Aim of the task: Transcribe, word for word and without additions, each line below from the one containing "maisons traditionnelles à os" through the one containing "Посуда пластмассовая", both ends included.

Task inputs:
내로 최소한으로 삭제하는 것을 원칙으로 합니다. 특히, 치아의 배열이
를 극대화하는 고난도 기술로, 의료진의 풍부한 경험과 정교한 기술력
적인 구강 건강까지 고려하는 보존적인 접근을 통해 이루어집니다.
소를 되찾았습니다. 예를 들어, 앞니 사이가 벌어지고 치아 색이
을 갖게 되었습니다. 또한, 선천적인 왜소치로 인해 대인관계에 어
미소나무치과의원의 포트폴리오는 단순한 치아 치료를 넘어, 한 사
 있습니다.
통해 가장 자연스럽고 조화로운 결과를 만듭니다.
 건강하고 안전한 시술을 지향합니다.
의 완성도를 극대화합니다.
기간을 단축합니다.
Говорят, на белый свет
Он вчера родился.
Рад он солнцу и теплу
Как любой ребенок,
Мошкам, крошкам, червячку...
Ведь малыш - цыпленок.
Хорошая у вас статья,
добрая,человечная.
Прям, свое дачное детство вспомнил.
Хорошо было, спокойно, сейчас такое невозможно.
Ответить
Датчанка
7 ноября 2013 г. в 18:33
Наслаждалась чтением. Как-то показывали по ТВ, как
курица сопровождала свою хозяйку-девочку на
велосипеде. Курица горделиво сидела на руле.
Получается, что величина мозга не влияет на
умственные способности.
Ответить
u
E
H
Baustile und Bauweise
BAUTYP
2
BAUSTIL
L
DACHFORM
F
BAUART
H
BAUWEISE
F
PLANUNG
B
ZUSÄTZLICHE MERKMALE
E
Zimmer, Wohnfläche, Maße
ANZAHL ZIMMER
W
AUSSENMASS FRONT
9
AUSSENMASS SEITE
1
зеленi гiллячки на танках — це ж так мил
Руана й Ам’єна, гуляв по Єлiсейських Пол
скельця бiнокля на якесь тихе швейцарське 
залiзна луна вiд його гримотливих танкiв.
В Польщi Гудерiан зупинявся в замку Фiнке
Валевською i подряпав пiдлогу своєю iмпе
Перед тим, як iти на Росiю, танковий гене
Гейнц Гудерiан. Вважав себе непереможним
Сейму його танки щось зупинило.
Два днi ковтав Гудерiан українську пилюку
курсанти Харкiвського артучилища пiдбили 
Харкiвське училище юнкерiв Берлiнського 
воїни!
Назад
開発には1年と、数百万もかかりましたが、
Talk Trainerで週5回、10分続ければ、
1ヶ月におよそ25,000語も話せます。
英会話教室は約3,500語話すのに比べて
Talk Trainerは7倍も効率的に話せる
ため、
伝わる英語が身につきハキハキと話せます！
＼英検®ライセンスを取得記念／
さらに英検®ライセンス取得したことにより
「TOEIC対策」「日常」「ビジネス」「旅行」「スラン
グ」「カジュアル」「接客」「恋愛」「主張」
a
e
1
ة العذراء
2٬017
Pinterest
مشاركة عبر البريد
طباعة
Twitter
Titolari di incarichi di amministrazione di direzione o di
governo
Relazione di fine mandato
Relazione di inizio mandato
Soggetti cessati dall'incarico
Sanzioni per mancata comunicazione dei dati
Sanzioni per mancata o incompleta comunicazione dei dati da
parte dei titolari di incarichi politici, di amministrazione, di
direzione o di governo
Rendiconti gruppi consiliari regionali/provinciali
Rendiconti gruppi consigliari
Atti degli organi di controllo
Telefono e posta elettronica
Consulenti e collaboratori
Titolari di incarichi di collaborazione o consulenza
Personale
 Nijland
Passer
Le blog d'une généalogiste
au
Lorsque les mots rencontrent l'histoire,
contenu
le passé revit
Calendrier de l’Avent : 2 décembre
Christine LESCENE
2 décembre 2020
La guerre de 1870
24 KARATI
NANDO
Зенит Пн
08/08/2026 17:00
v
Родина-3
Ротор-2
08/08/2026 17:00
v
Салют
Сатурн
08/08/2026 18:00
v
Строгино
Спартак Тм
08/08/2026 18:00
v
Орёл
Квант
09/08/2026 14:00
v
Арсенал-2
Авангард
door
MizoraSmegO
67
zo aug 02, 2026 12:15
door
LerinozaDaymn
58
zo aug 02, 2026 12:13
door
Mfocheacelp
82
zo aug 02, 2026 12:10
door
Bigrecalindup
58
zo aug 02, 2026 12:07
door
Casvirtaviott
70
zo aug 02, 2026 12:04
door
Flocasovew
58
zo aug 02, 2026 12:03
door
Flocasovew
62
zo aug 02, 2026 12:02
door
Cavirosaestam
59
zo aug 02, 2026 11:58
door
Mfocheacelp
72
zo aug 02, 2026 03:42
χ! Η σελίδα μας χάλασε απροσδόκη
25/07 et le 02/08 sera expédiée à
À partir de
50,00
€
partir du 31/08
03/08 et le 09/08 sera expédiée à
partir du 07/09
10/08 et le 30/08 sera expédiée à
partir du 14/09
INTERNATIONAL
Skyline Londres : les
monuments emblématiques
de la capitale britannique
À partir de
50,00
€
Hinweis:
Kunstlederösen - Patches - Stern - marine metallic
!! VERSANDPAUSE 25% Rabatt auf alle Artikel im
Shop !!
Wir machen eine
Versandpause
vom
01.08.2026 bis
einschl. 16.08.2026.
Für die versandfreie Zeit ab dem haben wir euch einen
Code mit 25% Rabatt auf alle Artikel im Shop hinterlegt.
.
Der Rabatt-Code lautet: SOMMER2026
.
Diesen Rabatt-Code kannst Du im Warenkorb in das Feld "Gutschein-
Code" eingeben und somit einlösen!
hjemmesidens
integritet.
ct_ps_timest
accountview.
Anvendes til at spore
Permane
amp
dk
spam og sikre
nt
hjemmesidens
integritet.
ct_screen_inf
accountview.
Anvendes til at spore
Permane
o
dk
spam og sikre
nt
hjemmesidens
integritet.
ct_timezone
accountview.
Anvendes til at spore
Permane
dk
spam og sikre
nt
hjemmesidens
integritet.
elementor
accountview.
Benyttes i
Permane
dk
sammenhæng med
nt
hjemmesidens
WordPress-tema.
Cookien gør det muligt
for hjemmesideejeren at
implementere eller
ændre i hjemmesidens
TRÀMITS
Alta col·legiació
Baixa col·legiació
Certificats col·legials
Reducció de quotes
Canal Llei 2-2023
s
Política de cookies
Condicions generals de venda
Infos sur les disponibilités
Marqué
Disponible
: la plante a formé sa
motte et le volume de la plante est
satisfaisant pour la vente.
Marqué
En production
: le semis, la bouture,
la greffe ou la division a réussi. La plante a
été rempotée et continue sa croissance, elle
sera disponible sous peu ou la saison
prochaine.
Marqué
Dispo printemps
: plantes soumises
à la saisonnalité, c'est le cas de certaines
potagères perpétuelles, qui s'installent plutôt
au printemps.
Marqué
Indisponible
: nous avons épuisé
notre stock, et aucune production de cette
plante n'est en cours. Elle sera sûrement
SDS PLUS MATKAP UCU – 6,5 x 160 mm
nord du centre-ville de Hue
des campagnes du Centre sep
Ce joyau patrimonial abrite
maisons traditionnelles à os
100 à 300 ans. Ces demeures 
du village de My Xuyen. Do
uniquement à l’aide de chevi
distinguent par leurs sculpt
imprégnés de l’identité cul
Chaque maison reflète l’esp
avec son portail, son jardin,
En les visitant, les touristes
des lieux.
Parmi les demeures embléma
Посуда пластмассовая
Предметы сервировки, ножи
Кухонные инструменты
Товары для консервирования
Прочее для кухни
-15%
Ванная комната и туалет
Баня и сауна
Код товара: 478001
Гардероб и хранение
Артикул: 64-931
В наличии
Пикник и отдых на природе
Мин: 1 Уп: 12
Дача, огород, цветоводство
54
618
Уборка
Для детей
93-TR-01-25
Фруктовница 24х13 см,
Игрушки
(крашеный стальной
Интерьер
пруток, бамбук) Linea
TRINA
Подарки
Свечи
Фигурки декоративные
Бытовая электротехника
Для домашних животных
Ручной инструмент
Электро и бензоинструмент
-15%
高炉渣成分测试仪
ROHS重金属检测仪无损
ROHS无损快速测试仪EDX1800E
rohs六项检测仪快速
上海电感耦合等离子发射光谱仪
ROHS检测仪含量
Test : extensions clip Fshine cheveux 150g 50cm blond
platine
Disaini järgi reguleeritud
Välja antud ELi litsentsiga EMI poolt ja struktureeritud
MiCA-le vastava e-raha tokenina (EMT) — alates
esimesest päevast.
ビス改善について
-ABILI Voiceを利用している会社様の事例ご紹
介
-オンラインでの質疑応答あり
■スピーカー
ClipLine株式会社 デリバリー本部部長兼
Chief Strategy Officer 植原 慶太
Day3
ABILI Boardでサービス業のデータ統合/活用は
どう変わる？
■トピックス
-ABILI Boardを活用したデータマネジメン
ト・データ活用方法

Task response:
maisons traditionnelles à os
100 à 300 ans. Ces demeures 
du village de My Xuyen. Do
uniquement à l’aide de chevi
distinguent par leurs sculpt
imprégnés de l’identité cul
Chaque maison reflète l’esp
avec son portail, son jardin,
En les visitant, les touristes
des lieux.
Parmi les demeures embléma
Посуда пластмассовая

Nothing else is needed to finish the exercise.